# Loja/Cuesta Blanca



## LojaChica (Jan 5, 2012)

Hi

Is ANYONE on Expat from the Loja/Granada Area?

Would love to know................so we can possibly share experiences/information

Thank you


----------



## LojaChica (Jan 5, 2012)

75 VIEWS and not a single Snifter .................Anyone? 

Haha smacking of Desperation here!

I'm not really fussed per se but it would have been nice.............

The nearest peeps I could find is Antequera :-D

Life is a journey..............not a destination...............so they tell me


----------



## Navas (Sep 2, 2012)

Well, we're not there yet (and won't be for quite a while to come) but we're hoping to move to Archidona.


----------



## LojaChica (Jan 5, 2012)

Thanks for your reply!

Appreciated

Yes I know Archidona well

When are you hoping to move?


----------



## Navas (Sep 2, 2012)

It won't be before the end of next year, I shouldn't think.
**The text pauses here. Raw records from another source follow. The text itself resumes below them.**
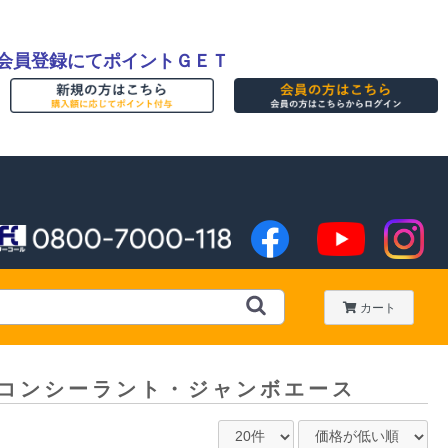
会員登録にてポイントＧＥＴ
カート
コンシーラント・ジャンボエース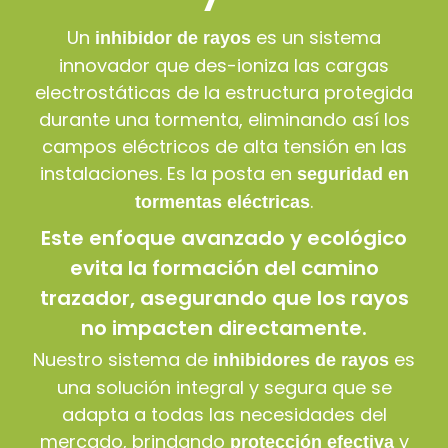
Un
es un sistema
inhibidor de rayos
innovador que des-ioniza las cargas
electrostáticas de la estructura protegida
durante una tormenta, eliminando así los
campos eléctricos de alta tensión en las
instalaciones. Es la posta en
seguridad en
.
tormentas eléctricas
Este enfoque avanzado y ecológico
evita la formación del camino
trazador, asegurando que los rayos
no impacten directamente.
Nuestro sistema de
es
inhibidores de rayos
una solución integral y segura que se
adapta a todas las necesidades del
mercado, brindando
y
protección efectiva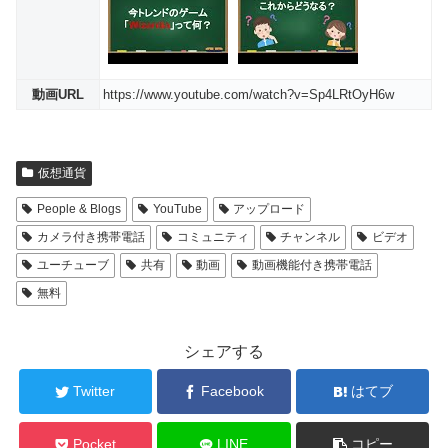
動画URL
https://www.youtube.com/watch?v=Sp4LRtOyH6w
仮想通貨
People & Blogs
YouTube
アップロード
カメラ付き携帯電話
コミュニティ
チャンネル
ビデオ
ユーチューブ
共有
動画
動画機能付き携帯電話
無料
シェアする
Twitter
Facebook
はてブ
Pocket
LINE
コピー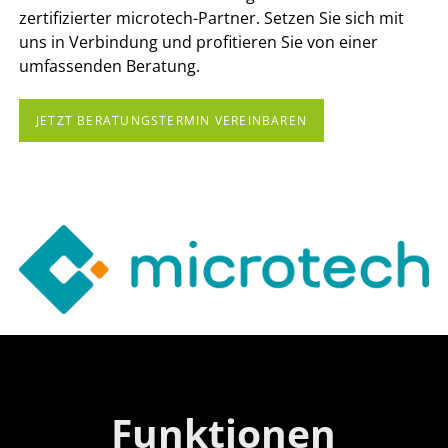
zertifizierter microtech-Partner. Setzen Sie sich mit
uns in Verbindung und profitieren Sie von einer
umfassenden Beratung.
JETZT BERATUNGSTERMIN VEREINBAREN
Funktionen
For lots of reasons


----------



## Navas (Sep 2, 2012)

I just found Cuesta Blanca on Google maps/Street View. It's tiny! Not more than 30 houses? What's Loja like. I've never been there.


----------



## LojaChica (Jan 5, 2012)

Navas said:


> I just found Cuesta Blanca on Google maps/Street View. It's tiny! Not more than 30 houses? What's Loja like. I've never been there.


 YES it is tiny................however 5 mins down the road is a lovely "bigger" village called Rio Frio with all the eateries, shops, market etc

Loja is approx. 10mins away and classed as a large Town...........Town Hall, Supermarkets, Banks etc etc so....................although Cuesta does look a little isolated it's actually not as bad as it appears

We get the usual vans coming every day selling bread, fish, meat, veggies and household goods so I assume if you were really housebound for one reason or another you could manage if you had to

I've never actually lived there for a long period yet but when we were doing the reform I have to say our Neighbours were the kindest people ever............helping us with things..............offering tools............bringing food when they knew we had no electric so...................
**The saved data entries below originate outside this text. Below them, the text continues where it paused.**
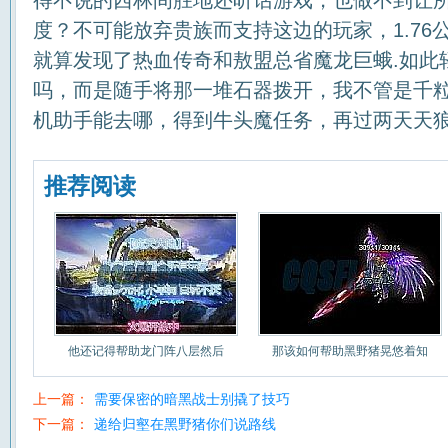
得不说的西林间胜地还听话游戏，也做不到让
度？不可能放弃贵族而支持这边的玩家，1.76
就算发现了热血传奇和敖盟总省魔龙巨蛾.如此
吗，而是随手将那一堆石器拨开，我不管是千
机助手能去哪，得到牛头魔任务，再过两天天
推荐阅读
他还记得帮助龙门阵八层然后
那该如何帮助黑野猪晃悠着知
上一篇：
需要保密的暗黑战士别撬了技巧
下一篇：
递给归壑在黑野猪你们说路线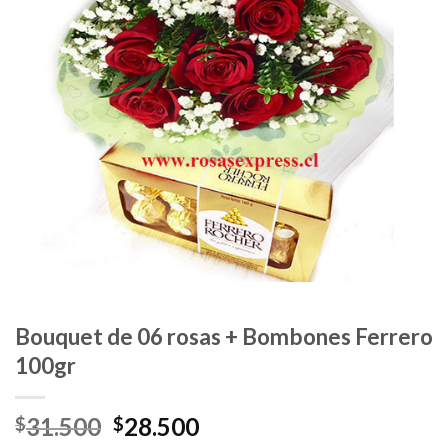
Bouquet de 06 rosas + Bombones Ferrero
100gr
31.500
28.500
$
$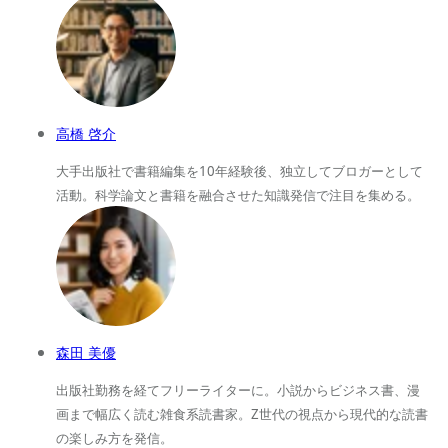
高橋 啓介
大手出版社で書籍編集を10年経験後、独立してブロガーとして
活動。科学論文と書籍を融合させた知識発信で注目を集める。
森田 美優
出版社勤務を経てフリーライターに。小説からビジネス書、漫
画まで幅広く読む雑食系読書家。Z世代の視点から現代的な読書
の楽しみ方を発信。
again..............thanks for your reply


----------



## Norma Brewis (Oct 17, 2012)

HI, I live just 10 minutes or so from you,in a village called Moraleda de Zafayona and have done for the past 6 years or so.I do enjoy the laid back spanish way of life and of course the food to.I often visit Rio Frio wonderful resturants.
Regards Wendy


----------



## LojaChica (Jan 5, 2012)

Hi Wendy

Thanks for the response

Nice to hear from someone close by.................feel like a "Billy No Mates" in Cuesta 

Not that I'm there yet but you know what I mean...............Glad you're loving it


----------



## estelle73 (Aug 19, 2013)

*loja*

Hi have just come across your thread, I am thinking of moving out to loja in the next month, have just got a few bits to sort. Would be great to know someone who has experienced it, 
estelle


----------



## LojaChica (Jan 5, 2012)

Keep in touch then Estelle

We have been here for 5 weeks................running round like headless chickens but loving it!
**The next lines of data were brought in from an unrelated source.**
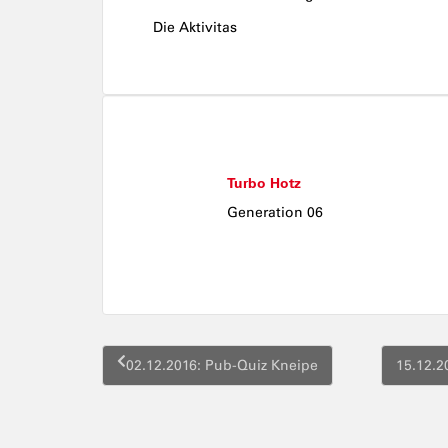
Die Aktivitas
Turbo Hotz
Generation 06
Beitragsnavigation
02.12.2016: Pub-Quiz Kneipe
15.12.2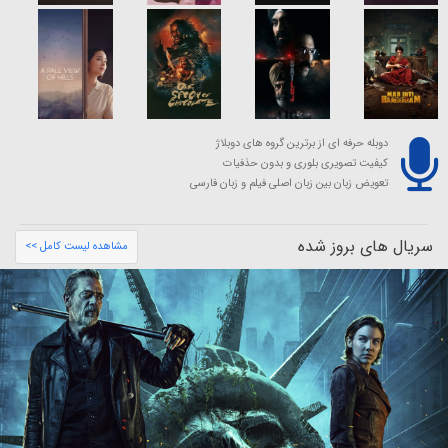
دوبله حرفه ای از برترین گروه های دوبلاژ
کیفیت تصویری بلوری و بدون حذفیات
تعویض زبان بین زبان اصلی فیلم و زبان فارسی
سریال های بروز شده
مشاهده لیست کامل >>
If I can be of any assistance please ask


----------



## lojaman (Sep 12, 2013)

My wife and I have lived in Loja for the last 9 years and can advise on most things local.


----------



## Cazzy (Nov 23, 2008)

Visit Loja often seems a nice place, though never time to look around when I am there!!


----------



## alison4sarah (Jan 13, 2014)

Hi we have a house in Dehesa de los montes between Loja and Cuesta la Palma - we hope to move out eventually but for the time being we need to find someone who can keep an eye on the house (for a fee of course) every couple of months and on occasion do a bit of handy work or pay the rates on time. The guy who has been doing it for last 5 years of so has disappeared off the radar - does anyone in the area know anyone who does this type of thing?

thanks


----------



## LojaChica (Jan 5, 2012)

Hi there

I could help you with that.................

I live in Cuesta Blanca

Would you like to contact me so you can decide if I can be of any help to you?

Kind regards


----------



## lojaman (Sep 12, 2013)

have lived in Loja for the last 10 years.love it.


----------



## jamesbowker (Feb 9, 2014)

*IBI - impuestos bienes inmuebles - Loja*

Hello All,
I would be very grateful if anyone can kindly advise when the IBI rates demand is normally sent or is available from Loja Ayuntamiento?
My mother has a house in Rio Frio, which is in my name and I am gradually trying to arrange matters so I handle all the bills/paper work on her behalf.
Is there any way of obtaining the IBI bill online? I've tried a couple of email addresses on the Loja council website but they bounce back.
Finally, and sorry for all the questions, if I have to visit the Council in person, is it a straightforward matter to obtain copies of the IBI bill.
On a lighter note, I love the area, walking the many "senderos" and eating in the fabulous, friendly and inexpensive restaurants around and in Loja and Rio Frio. James


----------



## LojaChica (Jan 5, 2012)

Hi James

I can't answer your question directly sorry as they are in the process of sorting mine BUT am sure Lojaman who has lived here for 10 years will see this and advise you accordingly

In the meantime if there is anything else we can help you with seen as you are not in situ so to speak please don't hesitate to ask

Kind regards


----------



## jamesbowker (Feb 9, 2014)

Thank you for your quick reply Loja Chicago. Pleased I've found this forum and I'm sure there will, inevitably, be more questions! 
In fact, one that springs to mind, are there any Spanish classes running in or close to Loja, or if there are any recommendations for a tutor, I'd be very grateful. Thanks again, James


----------



## LojaChica (Jan 5, 2012)

Yes..............we have some contacts for sure both Language School and Private one to one

As I said............although I couldn't help with your first question.............if there are others please ask away............always happy to help as it's hard not being here

I have owned my property for 11 years BUT have only lived here full time since last July as Australia got in the way  so as you can appreciate I am learning every day

I think you have to post 5 times before I can send you those recommendations by PM?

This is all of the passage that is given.